L’usage du numérique au quotidien dans les ménages fait intervenir des terminaux entre les mains des utilisateurs (smartphones, tablettes, ordinateurs, systèmes connectés tels que les sonnettes, smartTV, jeux, …), mais pas seulement. En effet, tout l’intérêt de ces équipements réside dans leur connexion avec l’Internet, connexion qui commence localement avec le modem de l’opérateur, éventuellement des points d’accès WiFi complémentaires, puis dans un long chemin sur le « réseau », par des fils ou fibres optiques et surtout des dispositifs relais appelés "routeurs" qui amplifient les signaux et organisent le cheminement des données vers les "data centers" qui hébergent les serveurs de courrier, de streaming, de sites web, etc.

Tous ces composants nécessitent de l’énergie électrique pour fonctionner, mais pas seulement.
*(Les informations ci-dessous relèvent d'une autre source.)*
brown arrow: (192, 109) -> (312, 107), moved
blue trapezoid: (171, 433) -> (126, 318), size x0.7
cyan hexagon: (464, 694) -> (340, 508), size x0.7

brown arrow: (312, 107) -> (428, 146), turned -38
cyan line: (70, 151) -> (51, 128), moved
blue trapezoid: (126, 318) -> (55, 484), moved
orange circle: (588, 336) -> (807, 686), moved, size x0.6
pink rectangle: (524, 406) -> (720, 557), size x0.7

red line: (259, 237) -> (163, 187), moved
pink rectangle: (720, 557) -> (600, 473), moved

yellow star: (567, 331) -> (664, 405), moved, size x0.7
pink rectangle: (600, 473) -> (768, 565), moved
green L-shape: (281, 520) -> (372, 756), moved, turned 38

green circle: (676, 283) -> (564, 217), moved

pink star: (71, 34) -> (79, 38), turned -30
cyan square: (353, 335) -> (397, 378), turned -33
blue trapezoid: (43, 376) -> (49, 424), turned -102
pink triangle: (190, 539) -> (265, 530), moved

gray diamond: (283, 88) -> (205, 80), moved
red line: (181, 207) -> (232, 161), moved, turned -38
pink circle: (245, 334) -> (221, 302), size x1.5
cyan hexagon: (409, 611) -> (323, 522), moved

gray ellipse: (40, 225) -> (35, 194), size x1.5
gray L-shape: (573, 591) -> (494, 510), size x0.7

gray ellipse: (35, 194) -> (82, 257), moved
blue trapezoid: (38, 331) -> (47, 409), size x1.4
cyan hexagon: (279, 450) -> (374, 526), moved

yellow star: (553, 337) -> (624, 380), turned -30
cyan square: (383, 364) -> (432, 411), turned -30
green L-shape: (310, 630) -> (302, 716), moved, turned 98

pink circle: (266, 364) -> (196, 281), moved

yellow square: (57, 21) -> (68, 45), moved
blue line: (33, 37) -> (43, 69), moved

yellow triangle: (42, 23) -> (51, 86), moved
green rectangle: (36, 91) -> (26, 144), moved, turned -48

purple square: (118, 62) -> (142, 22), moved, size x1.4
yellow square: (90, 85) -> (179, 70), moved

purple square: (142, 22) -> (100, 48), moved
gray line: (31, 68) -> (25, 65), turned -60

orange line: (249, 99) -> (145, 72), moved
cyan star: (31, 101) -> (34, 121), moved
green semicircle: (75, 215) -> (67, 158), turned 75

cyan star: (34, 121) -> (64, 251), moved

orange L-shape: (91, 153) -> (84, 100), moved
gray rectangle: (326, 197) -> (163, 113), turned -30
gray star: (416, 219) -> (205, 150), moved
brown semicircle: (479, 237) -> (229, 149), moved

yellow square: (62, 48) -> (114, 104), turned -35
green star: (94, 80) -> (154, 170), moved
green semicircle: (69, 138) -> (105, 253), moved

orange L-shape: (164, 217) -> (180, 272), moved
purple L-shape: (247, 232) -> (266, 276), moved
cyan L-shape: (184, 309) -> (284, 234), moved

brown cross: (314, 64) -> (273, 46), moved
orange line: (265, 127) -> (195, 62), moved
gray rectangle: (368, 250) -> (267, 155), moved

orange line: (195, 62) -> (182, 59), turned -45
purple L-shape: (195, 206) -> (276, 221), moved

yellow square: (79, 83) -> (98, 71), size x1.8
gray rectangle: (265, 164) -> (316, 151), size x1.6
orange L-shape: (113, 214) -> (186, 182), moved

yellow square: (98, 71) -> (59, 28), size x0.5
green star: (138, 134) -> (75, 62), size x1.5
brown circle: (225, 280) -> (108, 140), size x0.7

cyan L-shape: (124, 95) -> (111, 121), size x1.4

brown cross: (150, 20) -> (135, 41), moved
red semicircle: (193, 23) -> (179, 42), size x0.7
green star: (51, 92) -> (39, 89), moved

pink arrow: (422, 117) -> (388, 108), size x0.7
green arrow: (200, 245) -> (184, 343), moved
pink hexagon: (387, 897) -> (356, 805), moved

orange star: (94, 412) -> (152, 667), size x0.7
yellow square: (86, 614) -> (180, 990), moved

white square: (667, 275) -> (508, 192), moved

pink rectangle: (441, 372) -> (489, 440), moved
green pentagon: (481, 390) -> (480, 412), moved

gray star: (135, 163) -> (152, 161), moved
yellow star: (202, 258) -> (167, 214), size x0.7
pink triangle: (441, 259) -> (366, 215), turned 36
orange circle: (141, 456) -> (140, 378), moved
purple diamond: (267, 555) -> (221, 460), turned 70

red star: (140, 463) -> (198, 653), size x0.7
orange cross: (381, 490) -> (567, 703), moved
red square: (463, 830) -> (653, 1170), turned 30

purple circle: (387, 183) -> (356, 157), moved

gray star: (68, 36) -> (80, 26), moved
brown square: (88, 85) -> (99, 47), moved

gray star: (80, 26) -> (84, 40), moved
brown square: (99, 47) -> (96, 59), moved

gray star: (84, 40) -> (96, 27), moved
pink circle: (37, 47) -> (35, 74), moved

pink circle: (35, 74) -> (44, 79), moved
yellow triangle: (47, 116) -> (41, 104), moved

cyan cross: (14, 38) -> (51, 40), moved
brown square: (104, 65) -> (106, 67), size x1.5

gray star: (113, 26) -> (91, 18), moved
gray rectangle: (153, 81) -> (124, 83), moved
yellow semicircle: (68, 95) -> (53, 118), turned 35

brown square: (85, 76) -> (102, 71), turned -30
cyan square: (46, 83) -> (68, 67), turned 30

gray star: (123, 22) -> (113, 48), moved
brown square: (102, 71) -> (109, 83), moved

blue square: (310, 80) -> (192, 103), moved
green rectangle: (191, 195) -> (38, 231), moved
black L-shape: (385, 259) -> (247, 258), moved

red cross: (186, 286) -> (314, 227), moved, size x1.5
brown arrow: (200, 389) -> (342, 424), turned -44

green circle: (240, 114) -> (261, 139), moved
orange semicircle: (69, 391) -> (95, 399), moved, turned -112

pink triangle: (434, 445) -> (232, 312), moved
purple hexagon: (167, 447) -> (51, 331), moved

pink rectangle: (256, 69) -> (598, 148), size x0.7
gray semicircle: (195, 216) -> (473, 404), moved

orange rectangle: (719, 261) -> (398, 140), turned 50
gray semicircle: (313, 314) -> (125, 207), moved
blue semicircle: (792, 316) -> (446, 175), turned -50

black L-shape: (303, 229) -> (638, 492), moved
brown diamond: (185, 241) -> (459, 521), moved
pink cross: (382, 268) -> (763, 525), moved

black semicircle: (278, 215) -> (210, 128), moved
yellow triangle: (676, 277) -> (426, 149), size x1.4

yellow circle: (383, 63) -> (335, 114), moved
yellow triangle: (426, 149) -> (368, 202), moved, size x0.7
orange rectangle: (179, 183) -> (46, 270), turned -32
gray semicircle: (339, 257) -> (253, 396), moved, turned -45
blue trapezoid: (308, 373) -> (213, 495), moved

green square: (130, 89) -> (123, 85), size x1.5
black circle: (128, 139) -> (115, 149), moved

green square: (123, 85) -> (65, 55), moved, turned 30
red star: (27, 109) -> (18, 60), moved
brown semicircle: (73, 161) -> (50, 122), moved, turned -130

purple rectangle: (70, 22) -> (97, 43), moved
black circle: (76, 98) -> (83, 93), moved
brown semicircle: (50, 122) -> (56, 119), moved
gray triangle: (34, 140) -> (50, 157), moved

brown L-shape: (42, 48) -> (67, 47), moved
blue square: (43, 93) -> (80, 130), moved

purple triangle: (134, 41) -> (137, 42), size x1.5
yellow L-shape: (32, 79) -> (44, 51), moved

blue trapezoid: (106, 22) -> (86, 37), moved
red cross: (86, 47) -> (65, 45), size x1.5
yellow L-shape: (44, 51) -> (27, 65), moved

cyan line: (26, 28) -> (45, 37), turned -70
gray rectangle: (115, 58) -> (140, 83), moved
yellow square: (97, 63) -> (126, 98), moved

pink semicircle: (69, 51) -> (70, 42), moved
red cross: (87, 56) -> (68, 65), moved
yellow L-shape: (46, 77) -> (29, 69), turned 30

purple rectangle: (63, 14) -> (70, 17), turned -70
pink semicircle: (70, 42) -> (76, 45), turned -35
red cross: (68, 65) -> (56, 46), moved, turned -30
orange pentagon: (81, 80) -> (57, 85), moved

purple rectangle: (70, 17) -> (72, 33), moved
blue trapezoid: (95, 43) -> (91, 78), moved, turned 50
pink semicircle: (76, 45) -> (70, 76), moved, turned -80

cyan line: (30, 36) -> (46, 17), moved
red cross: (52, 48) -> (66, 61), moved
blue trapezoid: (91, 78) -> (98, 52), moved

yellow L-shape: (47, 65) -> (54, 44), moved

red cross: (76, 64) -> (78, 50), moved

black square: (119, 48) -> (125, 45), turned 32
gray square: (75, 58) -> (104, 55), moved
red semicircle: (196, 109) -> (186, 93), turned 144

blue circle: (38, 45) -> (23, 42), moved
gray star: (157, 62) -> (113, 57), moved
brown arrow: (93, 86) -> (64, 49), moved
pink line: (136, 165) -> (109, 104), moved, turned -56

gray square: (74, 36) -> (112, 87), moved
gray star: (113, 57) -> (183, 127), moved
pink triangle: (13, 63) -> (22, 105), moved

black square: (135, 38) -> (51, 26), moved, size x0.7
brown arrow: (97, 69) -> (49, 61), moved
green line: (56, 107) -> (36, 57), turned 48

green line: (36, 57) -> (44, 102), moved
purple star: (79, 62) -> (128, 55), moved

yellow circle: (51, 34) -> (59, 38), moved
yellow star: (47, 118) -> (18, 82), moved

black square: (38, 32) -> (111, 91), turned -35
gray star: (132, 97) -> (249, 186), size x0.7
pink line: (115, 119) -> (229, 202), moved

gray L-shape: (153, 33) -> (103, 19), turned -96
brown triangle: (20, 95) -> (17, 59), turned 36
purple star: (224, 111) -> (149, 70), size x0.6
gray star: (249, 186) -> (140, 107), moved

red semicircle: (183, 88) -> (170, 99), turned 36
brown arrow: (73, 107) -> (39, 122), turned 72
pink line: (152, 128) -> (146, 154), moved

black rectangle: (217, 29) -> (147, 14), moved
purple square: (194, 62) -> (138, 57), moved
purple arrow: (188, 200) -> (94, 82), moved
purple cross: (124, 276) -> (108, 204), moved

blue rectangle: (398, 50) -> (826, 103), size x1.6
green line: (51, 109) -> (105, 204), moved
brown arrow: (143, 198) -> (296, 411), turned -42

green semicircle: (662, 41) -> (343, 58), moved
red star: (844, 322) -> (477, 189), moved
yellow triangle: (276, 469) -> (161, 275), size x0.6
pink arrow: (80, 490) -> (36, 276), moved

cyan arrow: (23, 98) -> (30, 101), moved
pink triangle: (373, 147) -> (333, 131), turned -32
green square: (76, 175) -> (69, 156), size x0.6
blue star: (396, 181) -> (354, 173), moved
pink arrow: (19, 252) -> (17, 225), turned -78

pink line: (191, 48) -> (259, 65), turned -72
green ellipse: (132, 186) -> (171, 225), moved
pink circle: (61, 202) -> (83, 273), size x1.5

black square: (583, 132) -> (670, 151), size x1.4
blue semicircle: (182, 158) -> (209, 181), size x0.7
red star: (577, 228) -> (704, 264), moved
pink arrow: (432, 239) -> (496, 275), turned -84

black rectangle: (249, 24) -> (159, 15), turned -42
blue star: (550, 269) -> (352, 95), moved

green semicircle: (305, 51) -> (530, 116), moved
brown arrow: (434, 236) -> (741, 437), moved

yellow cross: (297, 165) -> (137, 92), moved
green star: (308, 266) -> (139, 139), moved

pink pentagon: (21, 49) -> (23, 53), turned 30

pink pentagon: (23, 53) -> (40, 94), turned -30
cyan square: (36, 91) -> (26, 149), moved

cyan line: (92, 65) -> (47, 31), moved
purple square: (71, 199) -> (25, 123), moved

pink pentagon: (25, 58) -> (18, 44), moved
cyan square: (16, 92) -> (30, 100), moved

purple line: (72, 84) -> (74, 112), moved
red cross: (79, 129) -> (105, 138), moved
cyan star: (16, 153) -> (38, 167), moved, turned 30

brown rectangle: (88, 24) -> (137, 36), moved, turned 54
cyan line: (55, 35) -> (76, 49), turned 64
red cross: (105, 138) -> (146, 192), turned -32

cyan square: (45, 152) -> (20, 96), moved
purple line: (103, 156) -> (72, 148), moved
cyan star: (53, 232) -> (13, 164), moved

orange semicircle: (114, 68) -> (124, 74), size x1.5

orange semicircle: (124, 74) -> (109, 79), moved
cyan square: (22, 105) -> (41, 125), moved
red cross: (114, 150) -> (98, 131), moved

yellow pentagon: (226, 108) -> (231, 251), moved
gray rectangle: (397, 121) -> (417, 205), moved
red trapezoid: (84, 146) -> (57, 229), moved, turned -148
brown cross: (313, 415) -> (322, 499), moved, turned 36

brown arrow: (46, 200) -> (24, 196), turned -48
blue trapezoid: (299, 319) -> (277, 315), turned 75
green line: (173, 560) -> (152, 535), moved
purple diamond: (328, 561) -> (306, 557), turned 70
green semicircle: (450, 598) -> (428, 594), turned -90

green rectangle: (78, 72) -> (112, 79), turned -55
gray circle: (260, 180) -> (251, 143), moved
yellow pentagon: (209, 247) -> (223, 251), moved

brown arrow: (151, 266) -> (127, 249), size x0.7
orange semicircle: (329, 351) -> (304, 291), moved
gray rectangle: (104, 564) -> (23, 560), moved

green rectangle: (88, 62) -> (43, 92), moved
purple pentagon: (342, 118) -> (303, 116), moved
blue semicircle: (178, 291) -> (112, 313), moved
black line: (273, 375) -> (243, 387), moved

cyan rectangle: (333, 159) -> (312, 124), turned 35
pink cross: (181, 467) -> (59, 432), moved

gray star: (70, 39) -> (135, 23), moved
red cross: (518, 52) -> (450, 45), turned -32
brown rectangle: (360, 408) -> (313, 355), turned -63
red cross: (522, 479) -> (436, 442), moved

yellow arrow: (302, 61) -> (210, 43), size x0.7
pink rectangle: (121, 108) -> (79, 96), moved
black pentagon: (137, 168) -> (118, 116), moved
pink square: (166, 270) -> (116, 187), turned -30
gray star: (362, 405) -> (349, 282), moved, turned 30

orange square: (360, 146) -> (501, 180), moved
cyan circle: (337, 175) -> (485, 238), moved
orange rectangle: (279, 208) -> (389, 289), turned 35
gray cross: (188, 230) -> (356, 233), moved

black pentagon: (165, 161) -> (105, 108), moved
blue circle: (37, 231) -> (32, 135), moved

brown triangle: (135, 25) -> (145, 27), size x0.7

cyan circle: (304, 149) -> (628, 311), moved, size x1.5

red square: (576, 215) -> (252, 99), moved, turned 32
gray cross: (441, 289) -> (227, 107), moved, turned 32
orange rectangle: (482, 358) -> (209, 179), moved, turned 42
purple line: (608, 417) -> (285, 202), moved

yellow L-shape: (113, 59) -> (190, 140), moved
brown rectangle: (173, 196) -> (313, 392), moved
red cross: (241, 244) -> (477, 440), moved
Pour les fabriquer, d’autres ressources sont exploitées et notamment de nombreux métaux, dont certains fort rares, ainsi qu'un quantité importante d'eau. L’extraction minière de ces métaux émet des gaz à effet de serre (GES). À cela s’ajoutent les pollutions liées aux GES émis pour produire l’électricité nécessaire, ainsi que tous les déchets issus de la fabrication des composants. La fin de vie de ces équipements est aussi une importante source de pollution surtout lorsque le processus de recyclage n’est pas optimal et a fortiori s’il est inexistant.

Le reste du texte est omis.